これらの不調は、一見冷えとは結びつかないからこそ、すぐに適切に対処するのが難しいもの。からだを冷やしてはいけないのは女性も男性も同じ。健やかなからだでデキる男を目指すなら、日ごろからからだをいかに冷やさないかを少しでも意識しておくことが大切なのです。
あらゆる不調の引き金になる冷え。これを予防するには、生活習慣の見直しが不可欠です。比較的トライしやすく効果的なのが下記の4つ。どれも簡単なので、できるところからぜひ取り入れてみましょう。
人間の血液は、からだを1周するのにおよそ1分かかるといわれます。血行が促進される入浴は、その“回転率”をアップさせる最適な手段。「ふだんはシャワーで済ませがち」という人も、数分でも湯船につかるよう意識してみるだけで、効率よくポカポカBODYを目指すことができます。 また、入浴でからだを温めておくことで、入眠がスムーズになったりOFFモードにリセットすることができるため、仕事のパフォーマンスも向上しやすくなります。
丼物やラーメンなどの単品料理ばかり食べていると、栄養バランスが偏りがち。サラダや小鉢、スープなどで、ビタミンやミネラル、酵素などが豊富な食材をプラスしましょう。冷たい食べ物や飲み物は極力控え、ショウガなどのスパイスや、カボチャやニンジンなどの根菜類など、身体を温める効果のある食材を意識的に取り入れる工夫を。
長時間座りっぱなしだったり、1日中立ちっぱなしという時は、休憩時間にストレッチを。伸びをしたり、足首の曲げ伸ばしをしたり、かかとの上げ下げをしたりして、筋肉のハリをほぐし、滞った血流を全身に巡らせましょう。
昼夜も土日もない生活は、睡眠不足に陥り集中力や判断力が低下しやすくなるため、頑張っているつもりでも、仕事のパフォーマンスが下がっていたりしませんか?
早寝早起きを心掛け、夜や休日はしっかり休むように生活リズムを改善していくことで、自律神経のバランスが整い、冷えにくいからだを目指せるようになります。
疲れがとれない、仕事に集中できない、肌が荒れやすくなった。こうした一見無関係に見える不調の数々は、すべて冷えが原因だった……ということは大いにあります。ONタイムとOFFタイムの時間の使い方や、日々の食べ物などを少し工夫するだけで改善することができるので、冷えにくい健やかなからだづくりを意識すれば、仕事もプライベートも、もっともっと充実するはずですよ。

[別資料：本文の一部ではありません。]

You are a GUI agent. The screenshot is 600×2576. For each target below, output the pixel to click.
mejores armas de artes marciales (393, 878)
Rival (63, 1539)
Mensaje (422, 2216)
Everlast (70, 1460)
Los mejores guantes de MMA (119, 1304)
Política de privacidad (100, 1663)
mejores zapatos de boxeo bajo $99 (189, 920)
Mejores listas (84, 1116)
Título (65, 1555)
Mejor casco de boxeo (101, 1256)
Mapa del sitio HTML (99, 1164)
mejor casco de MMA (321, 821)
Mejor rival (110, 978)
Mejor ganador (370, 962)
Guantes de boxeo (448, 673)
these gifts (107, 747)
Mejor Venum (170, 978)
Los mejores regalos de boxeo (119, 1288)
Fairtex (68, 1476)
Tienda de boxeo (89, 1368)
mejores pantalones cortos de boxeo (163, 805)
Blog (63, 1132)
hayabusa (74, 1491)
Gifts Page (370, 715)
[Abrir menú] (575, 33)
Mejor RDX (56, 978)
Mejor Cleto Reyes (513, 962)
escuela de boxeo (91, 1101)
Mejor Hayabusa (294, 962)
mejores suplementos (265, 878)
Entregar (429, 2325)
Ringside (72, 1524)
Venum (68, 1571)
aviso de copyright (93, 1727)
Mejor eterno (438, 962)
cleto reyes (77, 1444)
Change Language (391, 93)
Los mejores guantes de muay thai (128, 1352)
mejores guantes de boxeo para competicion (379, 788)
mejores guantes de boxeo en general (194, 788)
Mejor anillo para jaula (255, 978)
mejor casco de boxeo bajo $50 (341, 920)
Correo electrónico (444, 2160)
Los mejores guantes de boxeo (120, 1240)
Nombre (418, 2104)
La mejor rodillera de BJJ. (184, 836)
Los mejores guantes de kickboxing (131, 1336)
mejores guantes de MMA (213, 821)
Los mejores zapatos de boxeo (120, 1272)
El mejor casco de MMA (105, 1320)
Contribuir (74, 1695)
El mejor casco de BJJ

運動不足は体の新陳代謝が滞り、血流が低下して冷え性の原因になります。日頃から適度な運動を行い、冷え性の予防に務めましょう。
・ウオーキング
冷え性の改善であれば、1日8000歩を目安にウオーキングすることをお勧めします。わざわざスポーツウェアに着替えなくても、エレベーターを使わずに階段を使う、バス1区間分を歩くなど、日常生活の工夫でカバーできます。
・下半身を鍛える
下半身には筋肉が集中しているので、筋トレをするならスクワットなどで下半身を動かすと、効率的に冷え性の改善に役立ちます。急にハードな筋トレをすると体を傷めてしまう可能性があるので、適度な負荷にとどめましょう。
生活習慣が乱れたまま不規則な生活を続けていると、血流が滞り、冷え性の原因になります。適度な睡眠やバランスの取れた食事、ストレスを溜めないことなど、生活習慣の改善をすることで冷え性が予防されます。